# Computer Laboratory

Course pages 2016–17

Subsections

## Machine Learning and Bayesian Inference

Lecturer: Dr S.B. Holden

No. of lectures: 16

Suggested hours of supervisions: 4

Prerequisite courses: Artificial Intelligence I, Mathematical Methods for Computer Science, Discrete Mathematics and Probability, Linear Algebra and Calculus from the NST Mathematics course.

### Aims

Artificial Intelligence I introduced simple neural networks for supervised learning, and logic-based methods for knowledge representation and reasoning. This course has two aims. First, to provide a comprehensive introduction to machine learning, moving beyond the supervised case and ultimately presenting state-of-the-art methods. Second, to provide an introduction to the wider area of probabilistic methods for representing and reasoning with knowledge.

### Lectures

• Introduction to learning and inference. Supervised, unsupervised, semi-supervised and reinforcement learning. Bayesian inference in general. What the naive Bayes method actually does. Review of backpropagation. Other kinds of learning and inference.
• How to classify optimally. Treating learning probabilistically. Bayesian decision theory and Bayes optimal classification. Generative and discriminativemodels. Likelihood functions and priors. Bayes theorem as applied to supervised learning. The maximum likelihood and maximum a posteriori hypotheses. What does this teach us about the backpropagation algorithm?
• Linear classifiers I. Supervised learning via error minimization. Iterative reweighted least squares. The maximum margin classifier.
• Support vector machines (SVMs). The kernel trick. Problem formulation. Constrained optimization and the dual problem. SVM algorithm.
• Practical issues. Hyperparameters. Measuring performance. Cross-validation. Experimental methods. Multiple classes.
• Linear classifiers II. The Bayesian approach to neural networks.
• Gaussian processes. Learning and inference for regression using Gaussian process models.
• Unsupervised learning I. The k-means algorithm. Clustering as a maximum likelihood problem.
• Unsupervised learning II. The EM algorithm and its application to clustering.
• Deep networks. Combining unsupervised and supervised training. Convolutional networks.
• Semi-supervised learning.
• Reinforcement learning I. Learning from rewards and punishments. Markov decision processes. The problems of temporal credit assignment and exploration versus exploitation.
• Reinforcement Learning II. Q-learning and its convergence. How to choose actions.
• Bayesian networks I. Representing uncertain knowledge using Bayesian networks. Conditional independence. Exact inference in Bayesian networks.
• Bayesian networks II. Markov random fields. Approximate inference. Markov chain Monte Carlo methods.
• Uncertain reasoning over time. Markov processes, transition and sensor models. Hidden Markov models (HMMs). Inference in temporal models: filtering, prediction, smoothing and finding the most likely explanation. The Viterbi algorithm.

### Objectives

At the end of this course students should:

• Understand how learning and inference can be captured within a probabilistic framework, and know how probability theory can be applied in practice as a means of handling uncertainty in AI systems.
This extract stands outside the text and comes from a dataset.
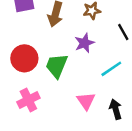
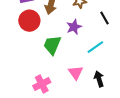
red circle: (24, 58) -> (29, 21), moved
pink cross: (28, 100) -> (42, 84), moved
• Understand several state-of-the-art algorithms for machine learning and apply those methods in practice with proper regard for good experimental practice.
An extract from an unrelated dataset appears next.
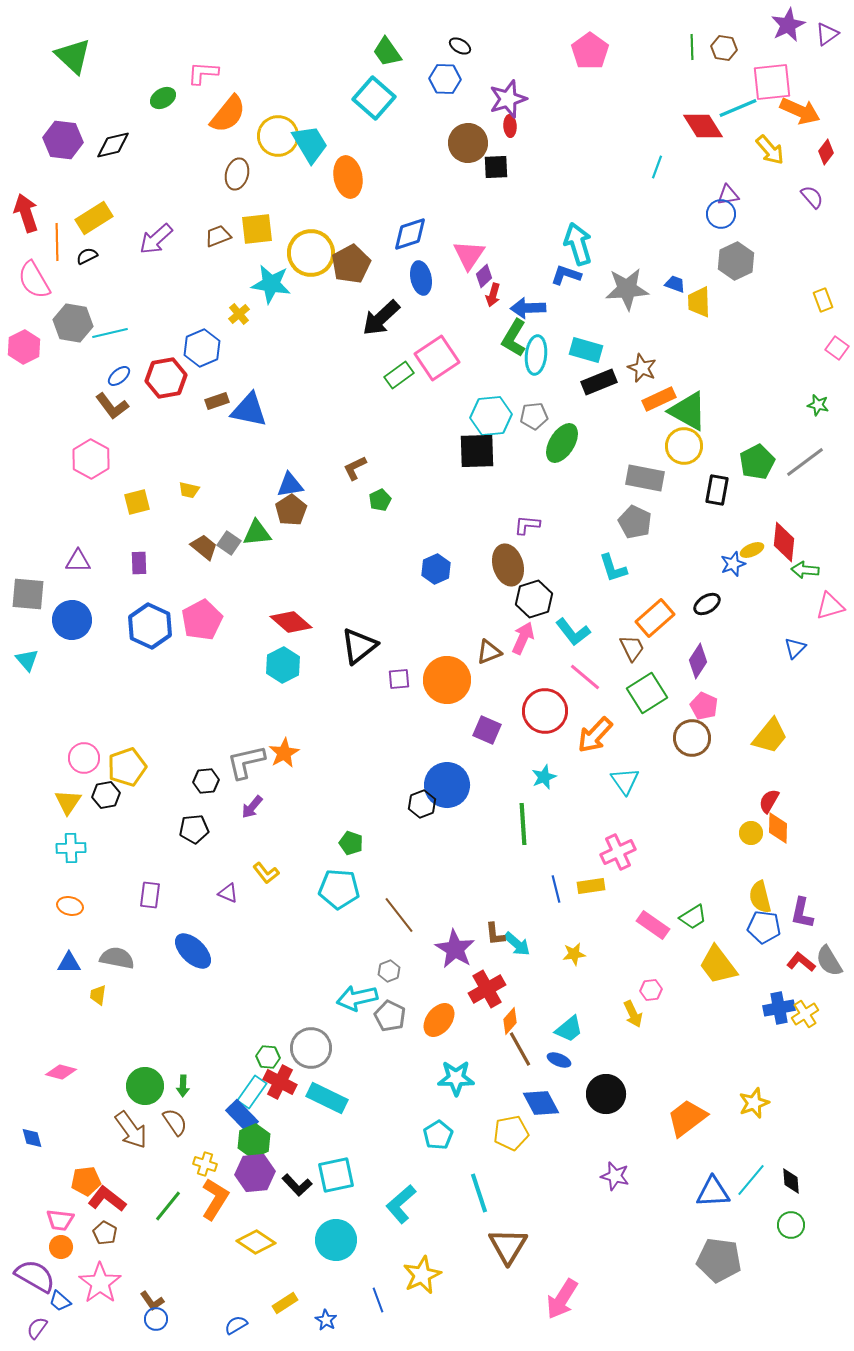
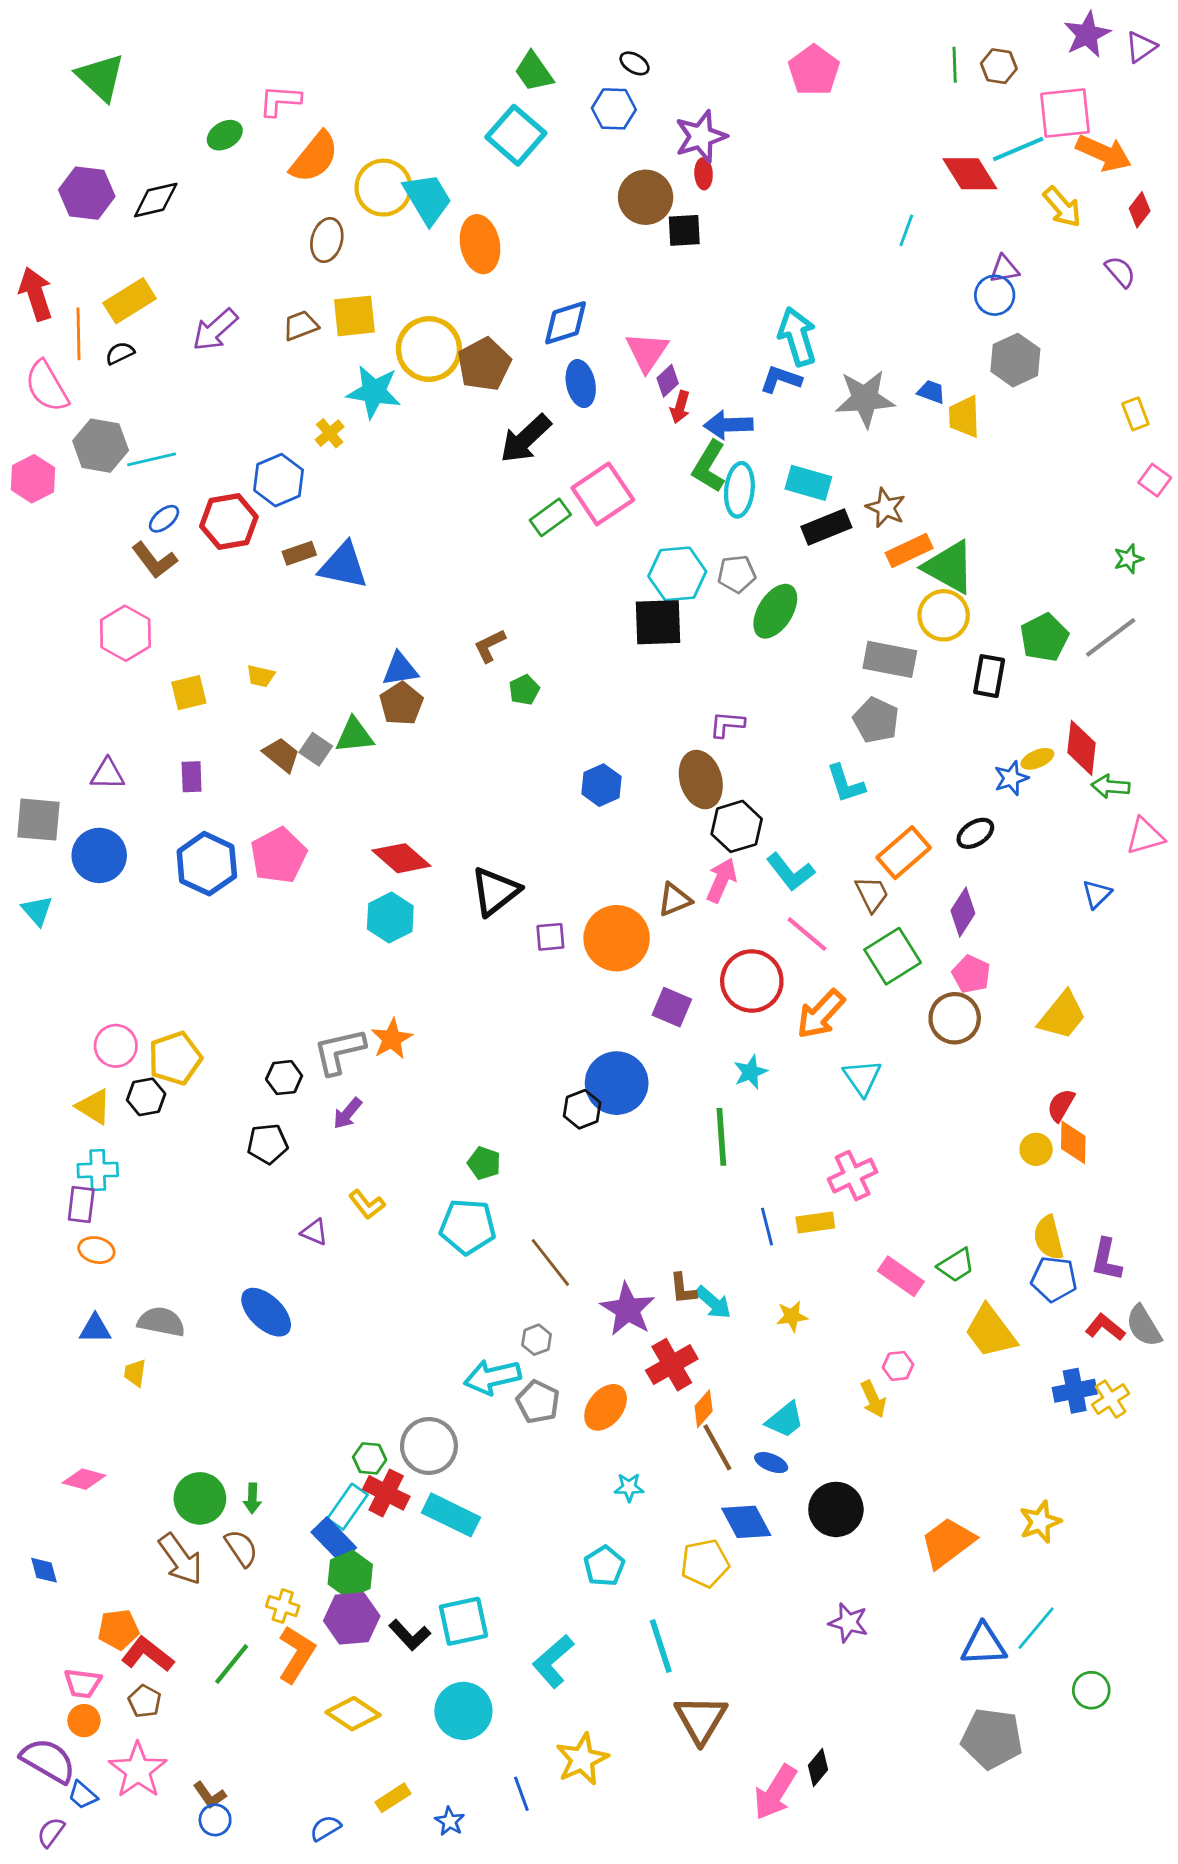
green star: (818, 405) -> (1129, 559), turned -30
yellow triangle: (68, 802) -> (94, 1107), turned -32
purple rectangle: (150, 895) -> (81, 1205), moved
cyan star: (456, 1078) -> (629, 1487), size x0.6
black diamond: (791, 1181) -> (818, 1767), moved, turned 44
If you are going to buy a single book for this course we recommend:

* Bishop, C.M. (2006). Pattern recognition and machine learning. Springer.

These cover some relevant material, but often in insufficient detail:

Mitchell, T.M. (1997). Machine Learning. McGraw-Hill.
Russell, S. & Norvig, P. (2010). Artificial intelligence: a modern approach. Prentice Hall (3rd ed.).

Recently a few new books have appeared that cover a lot of relevant ground well:

Barber, D. (2012). Bayesian Reasoning and Machine Learning. Cambridge University Press.
Flach, P. (2012). Machine Learning: The Art and Science of Algorithms that Make Sense of Data. Cambridge University Press.
Murphy, K.P. (2012). Machine Learning: A Probabilistic Perspective. MIT Press.